A tremendous amount of media attention has been placed on avian flu and pandemic situations. Hyped media attention and public confusion on the topic underscores the need for emergency responders to have the basic information and understanding of key concepts regarding types of influenza, terminology, and other details. Responders not armed with a basic understanding may lack the ability to gain situational awareness placing themselves, the public, and potentially their families at risk.

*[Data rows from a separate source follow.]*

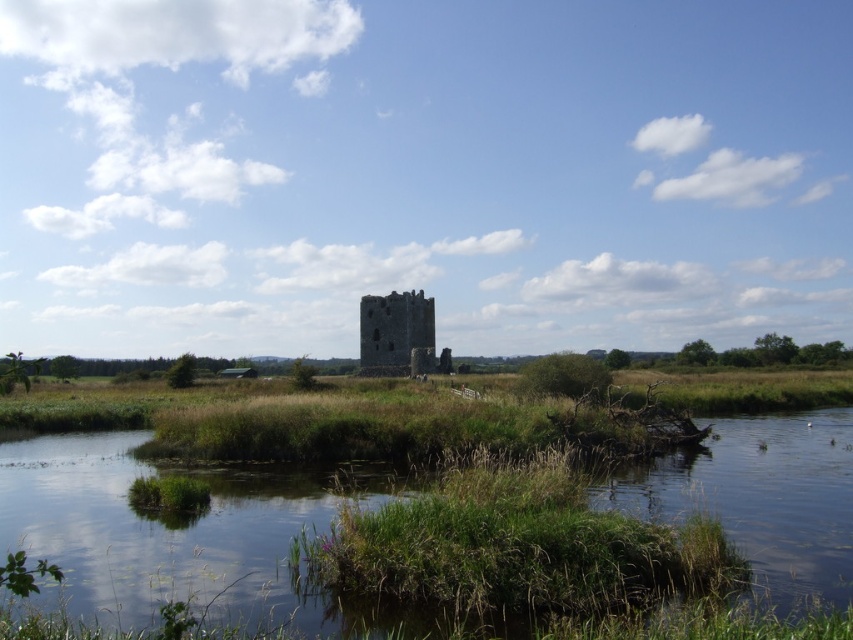 Can you confirm if green grassy river at lower center is thinner than rustic stone tower at center?

In fact, green grassy river at lower center might be wider than rustic stone tower at center.

Can you confirm if green grassy river at lower center is wider than rustic stone tower at center?

Yes, green grassy river at lower center is wider than rustic stone tower at center.

Who is more distant from viewer, (x=785, y=589) or (x=440, y=368)?

Positioned behind is point (x=440, y=368).

This screenshot has width=853, height=640. Find the location of `green grassy river at lower center`. green grassy river at lower center is located at coordinates (160, 531). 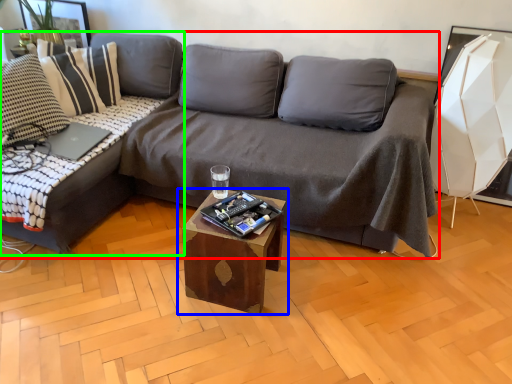 Question: Estimate the real-world distances between objects in this image. Which object is farther from studio couch (highlighted by a red box), table (highlighted by a blue box) or studio couch (highlighted by a green box)?

Choices:
 (A) table
 (B) studio couch

Answer: (B) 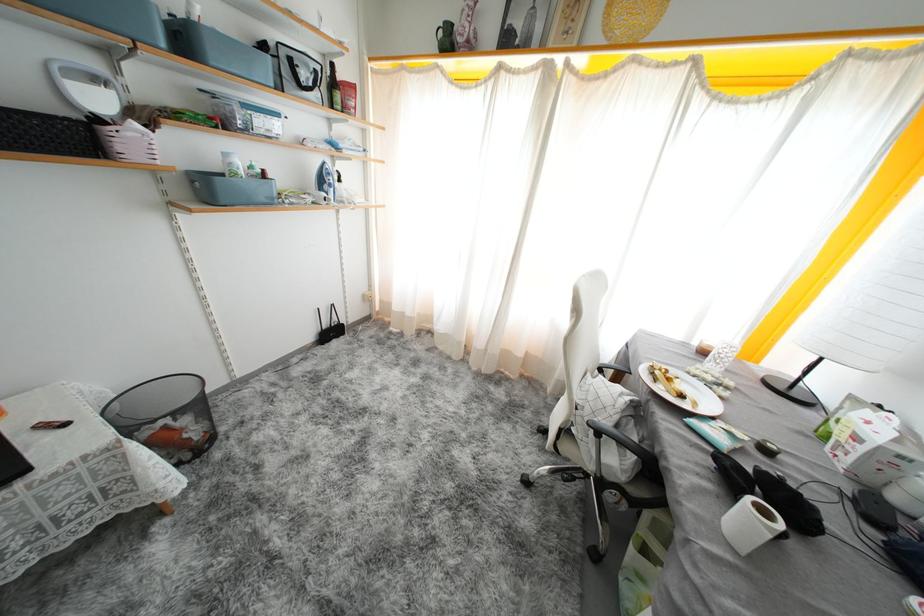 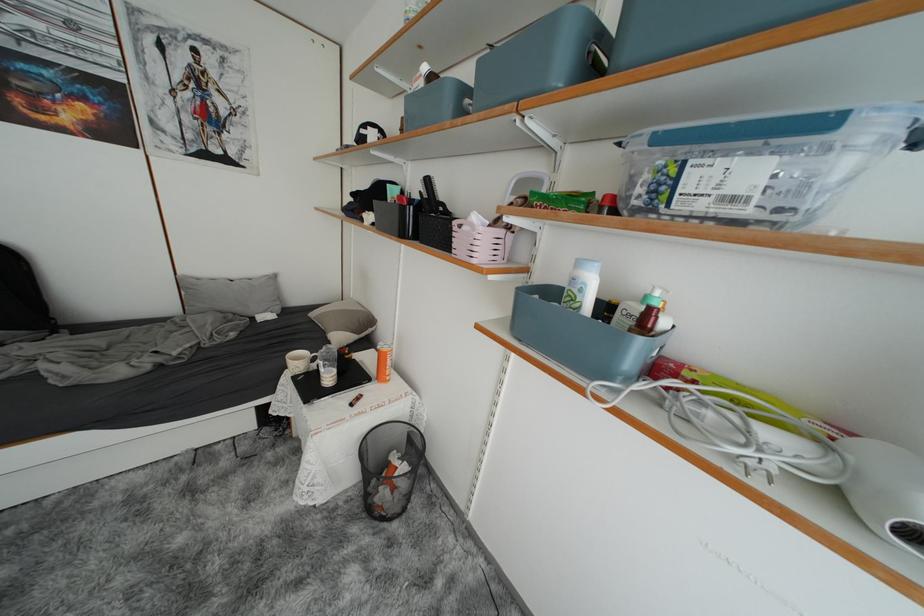 Locate, in the second image, the point that corresponds to point (269, 136) in the first image.

(709, 209) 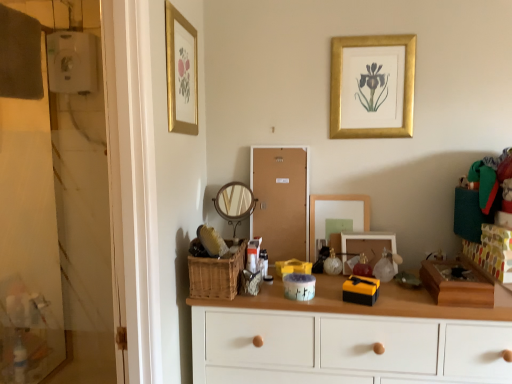 Question: Can you confirm if wooden picture frame at center, which is the third picture frame from top to bottom, is taller than wooden box at right?

Choices:
 (A) yes
 (B) no

Answer: (A)

Question: Are wooden picture frame at center, the 2th picture frame from the left, and wooden box at right making contact?

Choices:
 (A) yes
 (B) no

Answer: (B)

Question: Can you confirm if wooden picture frame at center, the 2th picture frame from the left, is wider than wooden box at right?

Choices:
 (A) no
 (B) yes

Answer: (A)

Question: From the image's perspective, is wooden picture frame at center, the 2th picture frame from the left, located beneath wooden box at right?

Choices:
 (A) no
 (B) yes

Answer: (A)

Question: Would you say wooden picture frame at center, which is the third picture frame from top to bottom, contains wooden box at right?

Choices:
 (A) no
 (B) yes

Answer: (A)

Question: From the image's perspective, is shiny metallic toy at center located above or below white wood chest of drawers at center?

Choices:
 (A) below
 (B) above

Answer: (B)

Question: Considering the positions of shiny metallic toy at center and white wood chest of drawers at center in the image, is shiny metallic toy at center bigger or smaller than white wood chest of drawers at center?

Choices:
 (A) big
 (B) small

Answer: (B)

Question: Is point (359, 268) positioned closer to the camera than point (401, 349)?

Choices:
 (A) closer
 (B) farther

Answer: (B)

Question: Considering the relative positions of shiny metallic toy at center and white wood chest of drawers at center in the image provided, is shiny metallic toy at center to the left or to the right of white wood chest of drawers at center?

Choices:
 (A) right
 (B) left

Answer: (A)

Question: From a real-world perspective, is wooden box at right physically located above or below woven brown basket at center?

Choices:
 (A) below
 (B) above

Answer: (A)

Question: Is point (437, 297) closer or farther from the camera than point (202, 264)?

Choices:
 (A) farther
 (B) closer

Answer: (B)

Question: Is wooden box at right wider or thinner than woven brown basket at center?

Choices:
 (A) thin
 (B) wide

Answer: (B)

Question: Based on their positions, is wooden box at right located to the left or right of woven brown basket at center?

Choices:
 (A) left
 (B) right

Answer: (B)

Question: Do you think white wood chest of drawers at center is within wooden round mirror at center, acting as the second mirror starting from the right, or outside of it?

Choices:
 (A) outside
 (B) inside

Answer: (A)

Question: Is white wood chest of drawers at center wider or thinner than wooden round mirror at center, acting as the second mirror starting from the right?

Choices:
 (A) wide
 (B) thin

Answer: (A) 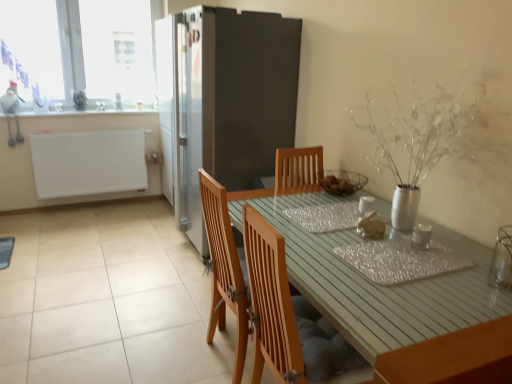 Measure the distance between white glossy counter top at upper left and camera.

white glossy counter top at upper left and camera are 3.71 meters apart from each other.

What do you see at coordinates (288, 316) in the screenshot? The height and width of the screenshot is (384, 512). I see `wooden chair at lower center, which is the first chair from front to back` at bounding box center [288, 316].

In order to face wooden chair at lower center, the 2th chair in the back-to-front sequence, should I rotate leftwards or rightwards?

A 6.553 degree turn to the right will do.

Find the location of a particular element. The width and height of the screenshot is (512, 384). matte gold bunny at center is located at coordinates (371, 226).

The image size is (512, 384). What do you see at coordinates (79, 54) in the screenshot?
I see `transparent glass window at upper left` at bounding box center [79, 54].

At what (x,y) coordinates should I click in order to perform the action: click on white glossy counter top at upper left. Please return your answer as a coordinate pair (x, y). This screenshot has height=384, width=512. Looking at the image, I should click on [x=74, y=111].

Would you say wooden chair at lower center, the 2th chair in the back-to-front sequence, is inside or outside shiny metallic placemat at center?

wooden chair at lower center, the 2th chair in the back-to-front sequence, is located beyond the bounds of shiny metallic placemat at center.

Does wooden chair at lower center, which is the first chair from front to back, touch shiny metallic placemat at center?

No.

Considering the relative sizes of wooden chair at lower center, which is the first chair from front to back, and shiny metallic placemat at center in the image provided, is wooden chair at lower center, which is the first chair from front to back, wider than shiny metallic placemat at center?

No.

Is white glossy counter top at upper left far away from satin silver fridge at center?

Yes.

Who is bigger, white glossy counter top at upper left or satin silver fridge at center?

Bigger between the two is satin silver fridge at center.

Is satin silver fridge at center at the back of white glossy counter top at upper left?

No, satin silver fridge at center is not at the back of white glossy counter top at upper left.

Can you confirm if wooden chair at lower center, the 2th chair in the back-to-front sequence, is positioned to the left of satin silver fridge at center?

Incorrect, wooden chair at lower center, the 2th chair in the back-to-front sequence, is not on the left side of satin silver fridge at center.

Is wooden chair at lower center, which is the first chair from front to back, shorter than satin silver fridge at center?

Indeed, wooden chair at lower center, which is the first chair from front to back, has a lesser height compared to satin silver fridge at center.

How many degrees apart are the facing directions of wooden chair at lower center, which is the first chair from front to back, and satin silver fridge at center?

There is a 180-degree angle between the facing directions of wooden chair at lower center, which is the first chair from front to back, and satin silver fridge at center.

Which is correct: wooden chair at lower center, the 2th chair in the back-to-front sequence, is inside satin silver fridge at center, or outside of it?

wooden chair at lower center, the 2th chair in the back-to-front sequence, lies outside satin silver fridge at center.

Between wooden chair at lower center, which is the first chair from front to back, and white matte radiator at left, which one appears on the right side from the viewer's perspective?

From the viewer's perspective, wooden chair at lower center, which is the first chair from front to back, appears more on the right side.

Considering the points (268, 261) and (45, 190), which point is behind, point (268, 261) or point (45, 190)?

Positioned behind is point (45, 190).

Does wooden chair at lower center, which is the first chair from front to back, come in front of white matte radiator at left?

Yes, the depth of wooden chair at lower center, which is the first chair from front to back, is less than that of white matte radiator at left.

From the image's perspective, is wooden chair at lower center, the 2th chair in the back-to-front sequence, below white matte radiator at left?

Indeed, from the image's perspective, wooden chair at lower center, the 2th chair in the back-to-front sequence, is shown beneath white matte radiator at left.

Does point (249, 245) appear closer or farther from the camera than point (182, 191)?

Clearly, point (249, 245) is closer to the camera than point (182, 191).

Considering the relative sizes of wooden chair at center, acting as the first chair starting from the back, and satin silver fridge at center in the image provided, is wooden chair at center, acting as the first chair starting from the back, smaller than satin silver fridge at center?

Yes, wooden chair at center, acting as the first chair starting from the back, is smaller than satin silver fridge at center.

Would you say wooden chair at center, acting as the first chair starting from the back, is outside satin silver fridge at center?

Yes, wooden chair at center, acting as the first chair starting from the back, is outside of satin silver fridge at center.

Can you tell me how much shiny metallic placemat at center and wooden chair at lower center, the 2th chair in the back-to-front sequence, differ in facing direction?

The facing directions of shiny metallic placemat at center and wooden chair at lower center, the 2th chair in the back-to-front sequence, are 180 degrees apart.

Between shiny metallic placemat at center and wooden chair at lower center, which is the first chair from front to back, which one appears on the left side from the viewer's perspective?

From the viewer's perspective, wooden chair at lower center, which is the first chair from front to back, appears more on the left side.

Considering the positions of objects shiny metallic placemat at center and wooden chair at lower center, which is the first chair from front to back, in the image provided, who is behind, shiny metallic placemat at center or wooden chair at lower center, which is the first chair from front to back,?

shiny metallic placemat at center.

From the image's perspective, is shiny metallic placemat at center positioned above or below wooden chair at lower center, which is the first chair from front to back?

shiny metallic placemat at center is situated higher than wooden chair at lower center, which is the first chair from front to back, in the image.

From the image's perspective, does satin silver fridge at center appear lower than shiny metallic placemat at center?

No, from the image's perspective, satin silver fridge at center is not beneath shiny metallic placemat at center.

Is satin silver fridge at center positioned beyond the bounds of shiny metallic placemat at center?

Yes, satin silver fridge at center is located beyond the bounds of shiny metallic placemat at center.

Are satin silver fridge at center and shiny metallic placemat at center far apart?

satin silver fridge at center is positioned a significant distance from shiny metallic placemat at center.

Measure the distance from satin silver fridge at center to shiny metallic placemat at center.

They are 5.74 feet apart.

Locate an element on the screen. The image size is (512, 384). chair lying in front of the shiny metallic placemat at center is located at coordinates [288, 316].

Where is `counter top above the satin silver fridge at center (from the image's perspective)`? counter top above the satin silver fridge at center (from the image's perspective) is located at coordinates 74,111.

Looking at the image, which one is located further to transparent glass window at upper left, satin silver fridge at center or transparent plastic window screen at upper left?

Answer: satin silver fridge at center.

Looking at the image, which one is located closer to transparent plastic window screen at upper left, wooden chair at lower center, which is the first chair from front to back, or transparent glass window at upper left?

transparent glass window at upper left is closer to transparent plastic window screen at upper left.

From the image, which object appears to be farther from wooden chair at center, acting as the first chair starting from the back, wooden chair at lower center, which is the first chair from front to back, or white matte radiator at left?

white matte radiator at left is positioned further to the anchor wooden chair at center, acting as the first chair starting from the back.

Which object lies nearer to the anchor point white matte radiator at left, satin silver fridge at center or white glossy counter top at upper left?

white glossy counter top at upper left is positioned closer to the anchor white matte radiator at left.

Considering their positions, is wooden table at center positioned further to matte gold bunny at center than satin silver fridge at center?

Among the two, satin silver fridge at center is located further to matte gold bunny at center.

In the scene shown: Which object lies nearer to the anchor point shiny metallic placemat at center, wooden chair at lower center, the 2th chair in the back-to-front sequence, or satin silver fridge at center?

Among the two, wooden chair at lower center, the 2th chair in the back-to-front sequence, is located nearer to shiny metallic placemat at center.

Estimate the real-world distances between objects in this image. Which object is closer to transparent glass window at upper left, white glossy counter top at upper left or shiny metallic placemat at center?

The object closer to transparent glass window at upper left is white glossy counter top at upper left.

From the image, which object appears to be nearer to wooden table at center, wooden chair at lower center, the 2th chair in the back-to-front sequence, or matte gold bunny at center?

wooden chair at lower center, the 2th chair in the back-to-front sequence, lies closer to wooden table at center than the other object.

In order to click on window between wooden table at center and white matte radiator at left in the front-back direction in this screenshot , I will do `click(79, 54)`.

Image resolution: width=512 pixels, height=384 pixels. In order to click on window screen located between wooden chair at center, the 2th chair in the front-to-back sequence, and white glossy counter top at upper left in the depth direction in this screenshot , I will do `click(31, 48)`.

This screenshot has width=512, height=384. Find the location of `window screen located between wooden table at center and white matte radiator at left in the depth direction`. window screen located between wooden table at center and white matte radiator at left in the depth direction is located at coordinates (31, 48).

I want to click on fridge located between wooden table at center and white glossy counter top at upper left in the depth direction, so click(x=223, y=101). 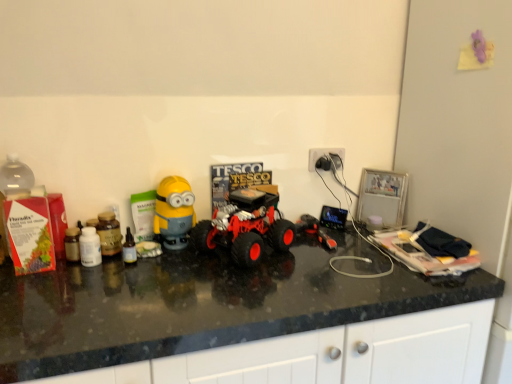 At what (x,y) coordinates should I click in order to perform the action: click on free space between rubberized red monster truck at center, which is counted as the second toy, starting from the left, and yellow matte minion toy at center-left, arranged as the third toy when viewed from the right. Please return your answer as a coordinate pair (x, y). This screenshot has width=512, height=384. Looking at the image, I should click on (196, 263). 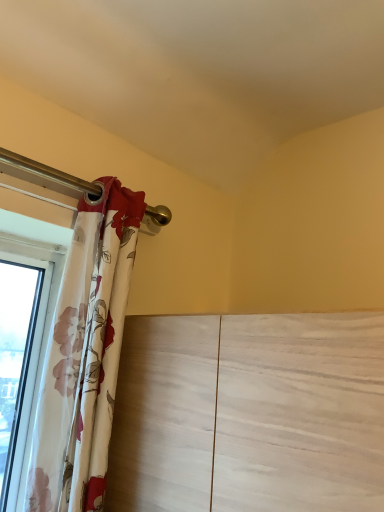 What is the approximate width of floral fabric curtain at left?

It is 7.05 inches.

Locate an element on the screen. floral fabric curtain at left is located at coordinates (84, 356).

What do you see at coordinates (84, 356) in the screenshot?
I see `floral fabric curtain at left` at bounding box center [84, 356].

This screenshot has height=512, width=384. What are the coordinates of `floral fabric curtain at left` in the screenshot? It's located at (84, 356). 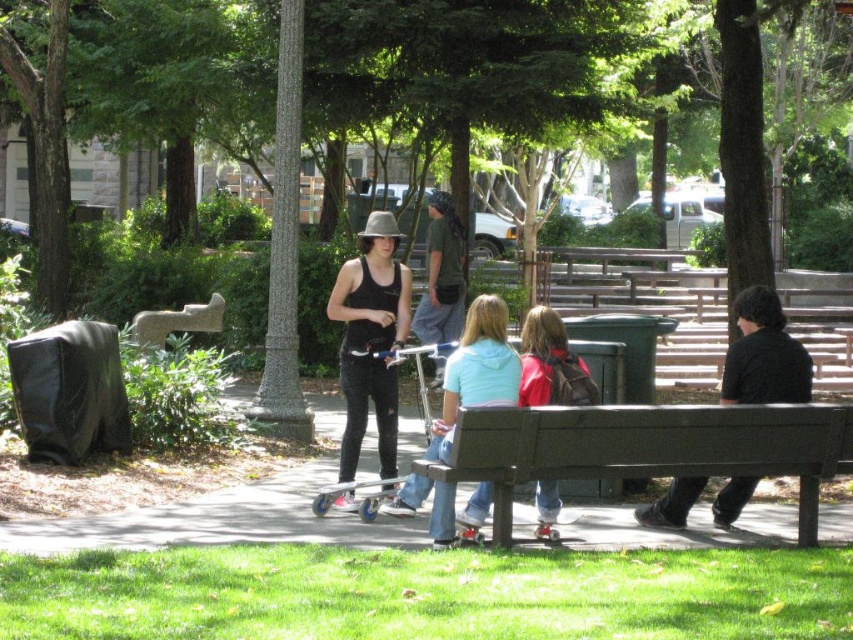 Which of these two, black cotton shirt at right or light blue cotton hoodie at center, stands taller?

light blue cotton hoodie at center

Which is in front, point (775, 397) or point (410, 476)?

Point (775, 397)

Image resolution: width=853 pixels, height=640 pixels. I want to click on black cotton shirt at right, so 763,355.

The term influenza is not synonymous with Avian Flu or pandemic. Influenza can be categorized in a variety of ways, but in general, influenza or flu is caused by a family of viruses known as Orthomyxoviridae and can be broken out into three types; type A, B, and C. There are numerous illnesses that can be responsible for the classic flu symptoms like body aches, chills and fever. Symptoms can range from mild to severe and include serious complications such as bacterial infections and pneumonia. Type A influenza crosses species and is the most hearty, or virulent, of the three strains. Highly Pathogenic Avian Influenza, or HPAI, is a type A flu virus. Type B flu virus targets only humans, is common and less severe than type A while type C, which impacts humans and swine, is rare and my have only mild symptoms or none at all.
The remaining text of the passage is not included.